Für die deutsche Dressurreiterei begann damals eine Ära, die wohl einmalig bleibt in der Sportgeschichte: 25mal haben „unsere“ Dressurstars bei Europameisterschaften den Titel gewonnen, 19mal ging auch das Einzelgold nach Deutschland. Wohlgemerkt, am Mittwoch startet in Riesenbeck die 31. EM seit 1963!
Noch ein kurzer Schwenk in die Geschichte: Bis 1991 bestanden die Europameisterschaften nur aus dem Grand Prix (für die Teams) und dem Grand Prix Spezial (für die Einzelmedaillen). Damals, vor dem Schloss der Fürstenberger in Donaueschingen, kam eine Kür-EM dazu. Damit war eine neue Ära eingeläutet. Ein wichtiges Detail: 1991 und 1993 waren der Spezial und die Kür getrennt – die Aktiven mussten sich für das eine oder das andere entscheiden. In der klassischen Tour von 1991 siegte Isabell Werth auf Gigol0 – es war der Beginn ihrer Weltkarriere! Die Kür-EM gewann Sven Rothenberger auf Andiamo.
Von 1995 bis 2005 wurde die Team-EM im Grand Prix entschieden, die Einzel-EM aus der Addition von Grand Prix, Spezial und Kür. Seit 2007 haben wir neben der Mannschafts-EM zwei getrennte Einzeltitel: einen im Spezial, also der klassischen Tour, und einen in der Kür. Im Spezial sind 25 Pferde zugelassen, in der Kür nurmehr 15. Isabell Werth ist siebenmal Europameisterin gewesen im Spezial, zweimal in der Kür – Rekord! Reiner Klimke siegte dreimal, Liselott Linsenhoff zweimal in der alten Form. Dreimal holte sich Anky van Grunsven den EM-Titel. Unter den Titelträger*innen liest man auch Namen wie Sissi Max-Theurer, Uwe Schulten-Baumer, Anne Grethe Jensen, Adelinde Cornelissen und Charlotte Dujardin.

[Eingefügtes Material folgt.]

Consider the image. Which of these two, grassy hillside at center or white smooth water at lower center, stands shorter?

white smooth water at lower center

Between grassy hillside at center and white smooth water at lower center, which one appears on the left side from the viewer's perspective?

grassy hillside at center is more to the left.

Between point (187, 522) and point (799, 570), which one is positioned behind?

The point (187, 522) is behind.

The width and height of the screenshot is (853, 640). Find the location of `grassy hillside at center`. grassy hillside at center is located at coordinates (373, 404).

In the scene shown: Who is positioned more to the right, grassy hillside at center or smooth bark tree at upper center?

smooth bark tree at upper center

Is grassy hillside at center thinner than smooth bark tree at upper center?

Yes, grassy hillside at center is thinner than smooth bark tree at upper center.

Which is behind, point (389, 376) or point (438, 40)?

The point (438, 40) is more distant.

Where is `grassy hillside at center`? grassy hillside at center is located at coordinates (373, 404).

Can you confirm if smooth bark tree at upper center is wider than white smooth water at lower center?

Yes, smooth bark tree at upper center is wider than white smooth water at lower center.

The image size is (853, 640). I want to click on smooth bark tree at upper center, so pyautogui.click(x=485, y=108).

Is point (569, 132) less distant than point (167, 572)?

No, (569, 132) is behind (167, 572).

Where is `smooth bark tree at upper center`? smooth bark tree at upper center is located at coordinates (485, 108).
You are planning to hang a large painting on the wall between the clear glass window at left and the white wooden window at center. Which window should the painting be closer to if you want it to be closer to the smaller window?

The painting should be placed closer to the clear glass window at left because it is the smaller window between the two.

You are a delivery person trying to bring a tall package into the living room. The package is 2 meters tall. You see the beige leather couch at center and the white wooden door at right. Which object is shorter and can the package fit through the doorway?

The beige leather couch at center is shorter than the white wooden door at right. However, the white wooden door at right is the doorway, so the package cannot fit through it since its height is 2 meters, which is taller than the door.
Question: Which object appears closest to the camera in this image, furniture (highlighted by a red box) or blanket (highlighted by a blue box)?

Als Titelverteidigerin aus dem Jahr 2021 bei der EM auf dem Hof Kasselmann in Hagen reist Jessica von Bredow-Werndl, die Olympiasiegerin von Tokio, mit ihrer jetzt 16-jährigen Dalera nach Riesenbeck. Auch das Mannschaftsgold ging vor zwei Jahren an das von Monica Theodorescu geführte Quartett, zu dem auch Isabell Werth, Dorothee Schneider und Helen Langehanenberg gehörten. Die letzte Niederlage der deutschen Dressurstars resultiert aus dem Jahr 2015 in der Soers. Damals war ja die Geschichte mit Totilas – Sie erinnern sich.
Manche von Ihnen, die das hier lesen, werden sagen: Schluss mit der Rückschau! Lass‘ uns nach vorne schauen! Gesagt, getan: Vor einem Jahr bei der WM in Herning ist der Stern von „Littie“ Fry und ihrem Rapphengst Glamourdale aufgegangen. Der Hengst aus dem Besitz der niederländischen Alt-Internationalen Anne van Olst, Decktaxe übrigens 2200 Euro, ist jetzt zwölfjährig – ein spektakulär trabender und galoppierender und piaffierender und passagierender Hingucker! Seine Reiterin ist 27 Jahre jung, entdeckt vom Toptrainer Carl Hester, der diesjahr mit im britischen Team reitet. Sein Plan und der von Charlotte Fry ist schlicht und einfach: Einzelgold bei Olympia in Paris!
Diesem Ziel ordnen die Briten alles unter. Bisher sind sie dem Duell mit Dalera und Jessica von Bredow-Werndl aus dem Weg gegangen – Taktik ist (fast) alles. Nun wollen sie in Riesenbeck ein Zeichen setzen. Noch steht Jessica an der Spitze der aktuellen Weltrangliste. Gleich dahinter „Littie“ Fry. Ein Erfolg für die Britin, deren 2012 verstorbene Mutter Laura bei Olympia 1992 Rang 29 in der Dressur belegte, wäre ein weltweites Zeichen, wer vor dem Schloss von Versailles als klare Favoritin anzusehen sei.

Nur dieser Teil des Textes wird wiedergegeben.